Monti’s task appears to be even more crucial when set within the context of the current European economic turmoil. The troubles of the fiscal pariahs of the EU are being transmitted to the champions of fiscal parsimony and threaten the stability of the European monetary arrangements.

Former Italian PM Silvio Berlusconi. AAP

The failure of a German bond auction on November 23 and the upsurge in Austrian bond yields are just two signs of the growing fears of contagion and uncertainties surrounding the future of the common currency.

Not surprisingly, the top authorities in Brussels continue to describe the situation as very serious. However, what probably matters the most today is not much what they think in Brussels, but rather what they think (and do) in Frankfurt.

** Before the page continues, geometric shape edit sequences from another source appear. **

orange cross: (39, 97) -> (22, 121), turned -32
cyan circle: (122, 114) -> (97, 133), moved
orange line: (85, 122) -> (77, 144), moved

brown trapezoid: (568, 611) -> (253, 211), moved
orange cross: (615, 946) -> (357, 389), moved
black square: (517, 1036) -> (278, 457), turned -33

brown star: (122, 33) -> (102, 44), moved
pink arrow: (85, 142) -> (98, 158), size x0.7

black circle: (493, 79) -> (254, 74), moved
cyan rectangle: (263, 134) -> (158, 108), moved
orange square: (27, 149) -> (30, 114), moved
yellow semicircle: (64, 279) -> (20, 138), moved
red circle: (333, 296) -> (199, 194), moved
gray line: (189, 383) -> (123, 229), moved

Concerned with the inflationary pressure and moral hazard that lending of last resort could trigger, the European Central Bank (ECB) has so far offered only strictly limited help to its most strained member states. This behaviour responds to an interpretation of the ECB mandate which, in the current situation, might be too conservative.

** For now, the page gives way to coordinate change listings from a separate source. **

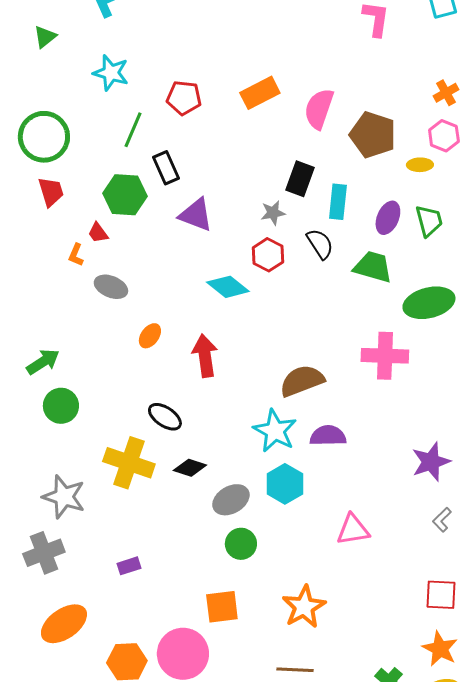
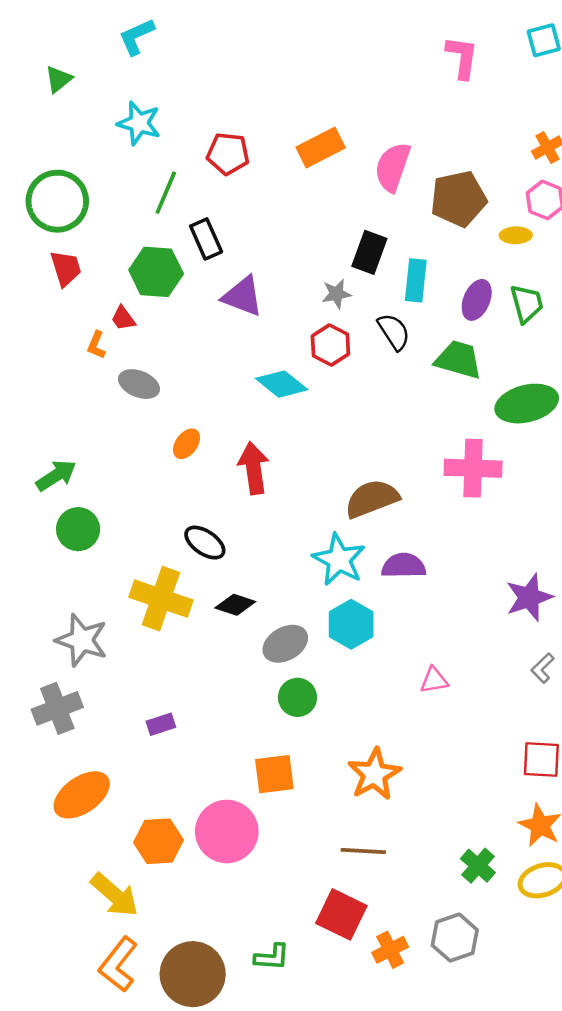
brown pentagon: (373, 135) -> (458, 199), turned -30
pink triangle: (353, 530) -> (434, 680), size x0.7

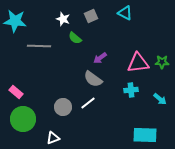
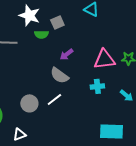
gray square: (91, 16) -> (57, 22), moved
white star: (63, 19) -> (29, 15), size x1.5
green semicircle: (75, 38) -> (41, 34), turned -40

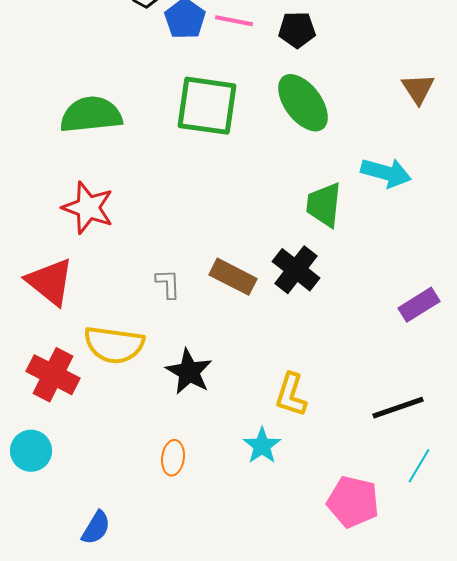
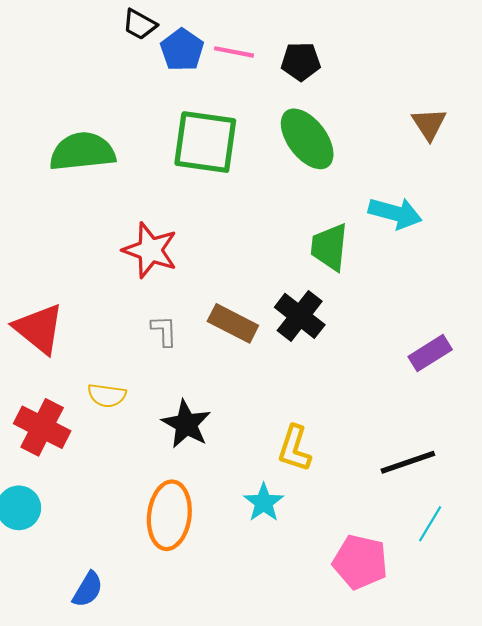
red star: (88, 208) -> (150, 250), moved
yellow semicircle: (114, 345) -> (107, 395), size x0.6
orange ellipse: (173, 458) -> (169, 515), size x1.8

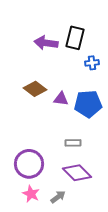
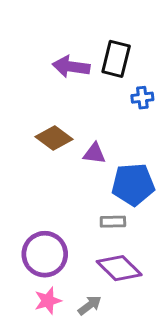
blue pentagon: (88, 104) -> (133, 184), moved
pink star: (31, 194) -> (48, 301), turned 30

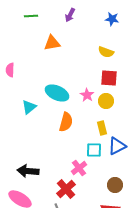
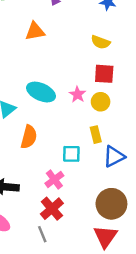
orange semicircle: (66, 122) -> (29, 137), moved
cyan square: (94, 150) -> (71, 154), moved
pink cross: (79, 168) -> (54, 180), moved
brown circle: (115, 185) -> (111, 204), size x1.6

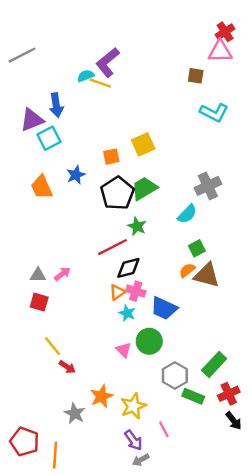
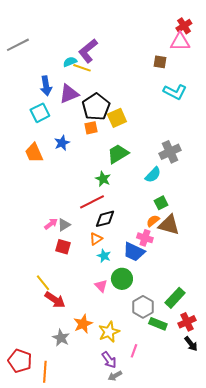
purple triangle: (32, 120) -> (69, 94), moved
black pentagon: (117, 193) -> (96, 107), moved
green star: (137, 226) -> (103, 179), moved
gray triangle: (38, 275) -> (64, 225), moved, turned -32
pink cross: (136, 291) -> (145, 238), moved
red square: (39, 302) -> (63, 247), moved
red arrow: (67, 367) -> (55, 300), size x1.5
pink line: (164, 429) -> (134, 351), turned 48

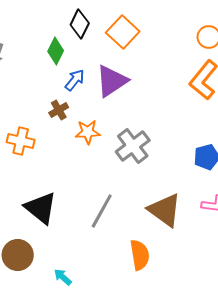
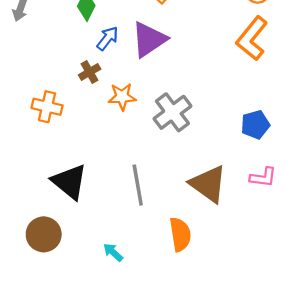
gray line: (102, 211) -> (138, 185), turned -39
cyan arrow: (63, 277) -> (113, 252), moved

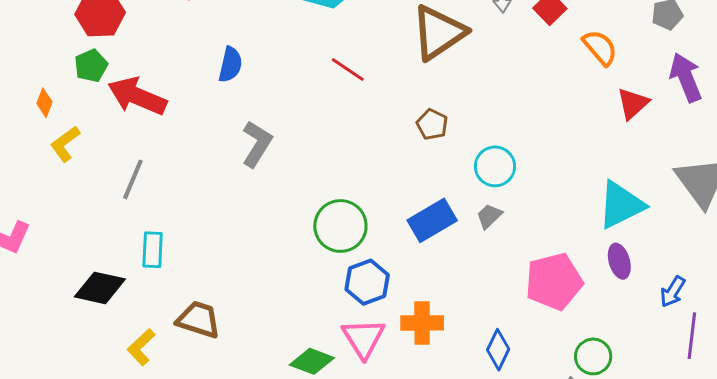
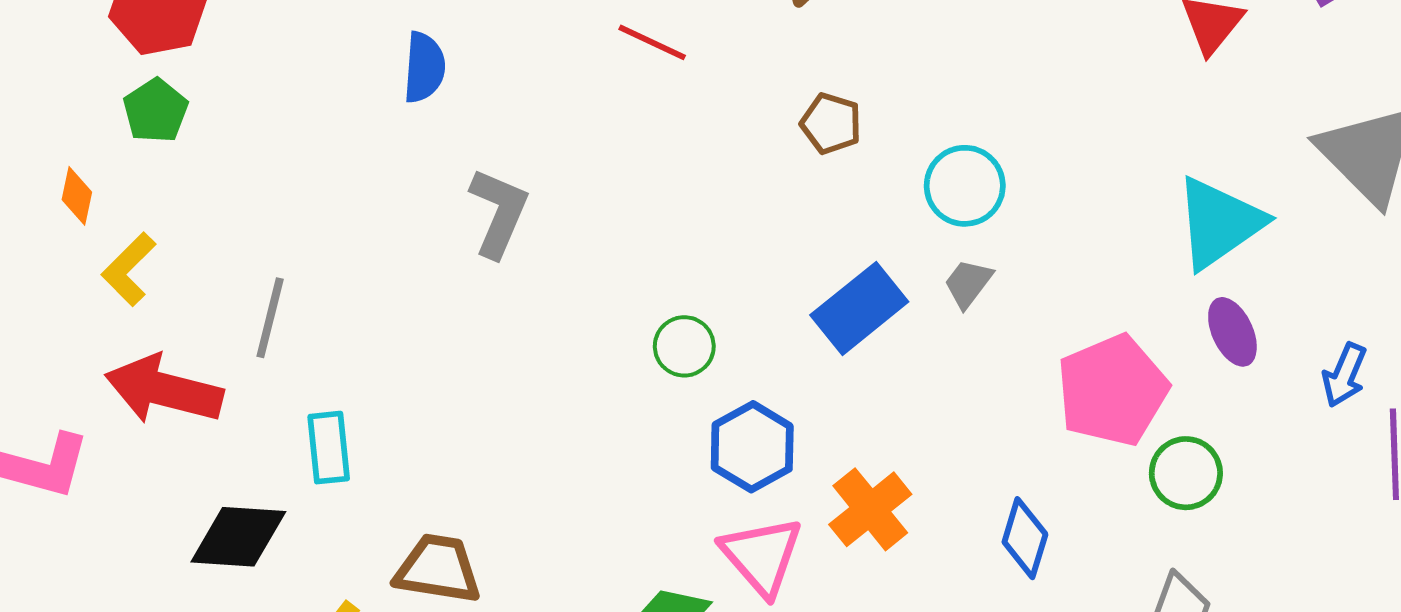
red arrow: (137, 96) -> (164, 390), moved
green circle: (340, 226) -> (684, 346), size x0.6
orange cross: (422, 323) -> (870, 509), turned -30
green circle: (593, 356) -> (1186, 473), moved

Certainly, it is the fiscal profligacy of several member states that has brought the Eurozone on the verge of the collapse. Blaming the euro for the debt crisis in Italy, Spain, Greece or other countries would mean reversing the causality: the home grown problems in member states are weakening the common currency and not vice-versa. In this sense, nobody would deny that the primary effort to overcome the crisis must be produced by national governments through the implementation of austerity measures and economic reforms.

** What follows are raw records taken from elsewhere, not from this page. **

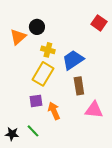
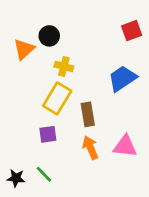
red square: (99, 23) -> (132, 31), turned 35
blue trapezoid: (73, 60) -> (122, 78), moved
brown rectangle: (79, 86) -> (88, 114), moved
orange arrow: (54, 111) -> (90, 148), moved

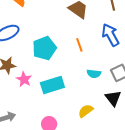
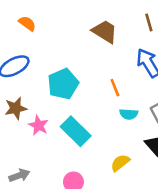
orange line: (79, 45) -> (115, 88), moved
cyan rectangle: (52, 85) -> (76, 131), turned 65

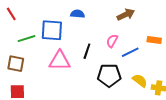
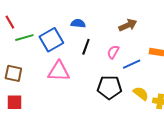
blue square: (52, 30) -> (51, 40), turned -35
green line: (27, 39) -> (24, 38), moved
black line: (87, 51) -> (86, 47), moved

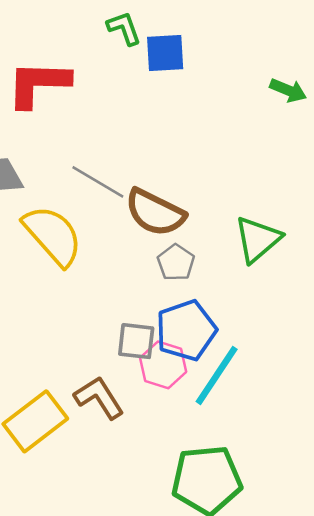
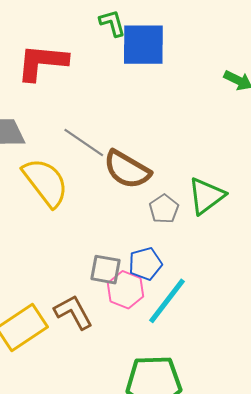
blue square: (165, 53) -> (143, 45), size x1.4
gray pentagon: (176, 263) -> (164, 209), moved
blue pentagon: (186, 330) -> (145, 264), size x0.7

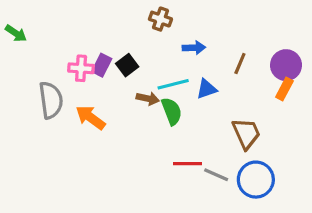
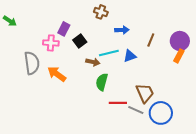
purple rectangle: (102, 65) -> (64, 29), moved
green semicircle: (172, 111) -> (102, 82), moved, turned -144
brown trapezoid: (246, 133) -> (145, 93), moved

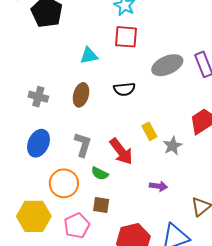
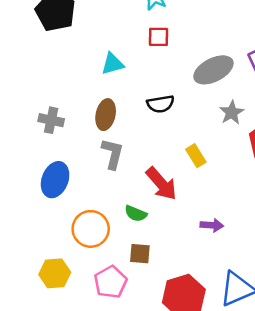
red square: (126, 37) -> (159, 37), size x0.7
gray L-shape: (83, 145) -> (113, 154), moved
gray star: (173, 146) -> (232, 113), moved
yellow hexagon: (34, 216) -> (55, 273), size x0.7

Nonetheless, the depth of the crisis appears to be such that the ECB ought to back the effort of member states with massive purchases of national bonds. This type of intervention should mostly concern the debt stock of countries that are solvent (Italy in particular, but also Spain) and be aimed at reducing spreads and yields to a pre-determined, publicly announced level.

Someone, especially in Berlin, might object that this would be a violation of the independence of the ECB and that it would ultimately compromise ECB’s ability to achieve its price stability goal. But this argument fails to recognise that the greatest menace to price stability today comes from the debt crisis itself.

The speculative attacks against the debt of some member states are disrupting the monetary policy transmission mechanism across the Eurozone. In these conditions, the ECB is very unlikely to be able to run a common monetary policy that can effectively guarantee price stability in the Eurozone.

European leaders need to agree solve domestic economic problems. AAP

Perhaps more importantly, the worsening of the crisis would prompt greater price volatility. There would be risks of deflation associated with the recession that would inevitably hit Europe in 2012, but also risks of accelerating inflation arising from the loss of value of the Euro on the international market.

Above all, failure to stop the crisis might lead to the implosion of the monetary union and the return to national currencies, with potentially large inflationary effects in many countries. These are hardly desirable outcomes from the point of view of ECB.

In this context, large-scale bond-buying is likely to be more conducive to the objective of price stability than the conservative approach adopted so far. That is, by intervening more strongly in support of its solvent member states, the ECB would not compromise its independence and give up its primary goal, but instead it would fulfil its mandate.

A time will come, after surviving the peak of the crisis, to introduce reforms to the European economic institutions. These reforms might include the strengthening of fiscal integration, for instance by providing the European Commission with more power over national budgetary policies and or by allowing the issue of jointly guaranteed Eurobonds, and even a review of the role of ECB.

But in the immediate, the ECB should purchase bonds to a much greater extent than what it has done until now. And it should do that in the very interest of price stability.